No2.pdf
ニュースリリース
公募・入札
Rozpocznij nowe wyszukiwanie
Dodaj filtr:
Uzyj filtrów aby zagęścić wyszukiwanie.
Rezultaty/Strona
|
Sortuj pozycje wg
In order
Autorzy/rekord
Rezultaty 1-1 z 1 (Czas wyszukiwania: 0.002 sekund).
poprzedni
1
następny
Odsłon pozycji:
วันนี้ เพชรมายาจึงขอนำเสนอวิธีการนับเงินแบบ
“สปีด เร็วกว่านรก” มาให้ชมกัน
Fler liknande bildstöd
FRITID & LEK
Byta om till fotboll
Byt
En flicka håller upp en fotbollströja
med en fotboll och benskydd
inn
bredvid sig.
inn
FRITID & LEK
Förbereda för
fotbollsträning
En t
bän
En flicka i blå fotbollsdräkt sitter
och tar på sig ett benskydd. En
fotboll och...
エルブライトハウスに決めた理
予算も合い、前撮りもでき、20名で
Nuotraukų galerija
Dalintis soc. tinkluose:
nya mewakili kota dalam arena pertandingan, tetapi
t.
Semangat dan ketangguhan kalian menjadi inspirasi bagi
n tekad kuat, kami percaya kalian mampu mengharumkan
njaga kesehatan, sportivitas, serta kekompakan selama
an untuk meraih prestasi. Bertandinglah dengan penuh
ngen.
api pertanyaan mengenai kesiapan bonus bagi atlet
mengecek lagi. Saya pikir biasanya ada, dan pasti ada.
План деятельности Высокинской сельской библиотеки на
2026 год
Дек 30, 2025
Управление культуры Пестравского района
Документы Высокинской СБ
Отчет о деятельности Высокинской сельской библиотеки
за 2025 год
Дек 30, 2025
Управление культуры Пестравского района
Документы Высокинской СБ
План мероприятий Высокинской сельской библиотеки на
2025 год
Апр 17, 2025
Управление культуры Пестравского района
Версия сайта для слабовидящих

Task prompt → While keeping every line the same, please copy out all the records.

Result →
No2.pdf
ニュースリリース
公募・入札
Rozpocznij nowe wyszukiwanie
Dodaj filtr:
Uzyj filtrów aby zagęścić wyszukiwanie.
Rezultaty/Strona
|
Sortuj pozycje wg
In order
Autorzy/rekord
Rezultaty 1-1 z 1 (Czas wyszukiwania: 0.002 sekund).
poprzedni
1
następny
Odsłon pozycji:
วันนี้ เพชรมายาจึงขอนำเสนอวิธีการนับเงินแบบ
“สปีด เร็วกว่านรก” มาให้ชมกัน
Fler liknande bildstöd
FRITID & LEK
Byta om till fotboll
Byt
En flicka håller upp en fotbollströja
med en fotboll och benskydd
inn
bredvid sig.
inn
FRITID & LEK
Förbereda för
fotbollsträning
En t
bän
En flicka i blå fotbollsdräkt sitter
och tar på sig ett benskydd. En
fotboll och...
エルブライトハウスに決めた理
予算も合い、前撮りもでき、20名で
Nuotraukų galerija
Dalintis soc. tinkluose:
nya mewakili kota dalam arena pertandingan, tetapi
t.
Semangat dan ketangguhan kalian menjadi inspirasi bagi
n tekad kuat, kami percaya kalian mampu mengharumkan
njaga kesehatan, sportivitas, serta kekompakan selama
an untuk meraih prestasi. Bertandinglah dengan penuh
ngen.
api pertanyaan mengenai kesiapan bonus bagi atlet
mengecek lagi. Saya pikir biasanya ada, dan pasti ada.
План деятельности Высокинской сельской библиотеки на
2026 год
Дек 30, 2025
Управление культуры Пестравского района
Документы Высокинской СБ
Отчет о деятельности Высокинской сельской библиотеки
за 2025 год
Дек 30, 2025
Управление культуры Пестравского района
Документы Высокинской СБ
План мероприятий Высокинской сельской библиотеки на
2025 год
Апр 17, 2025
Управление культуры Пестравского района
Версия сайта для слабовидящих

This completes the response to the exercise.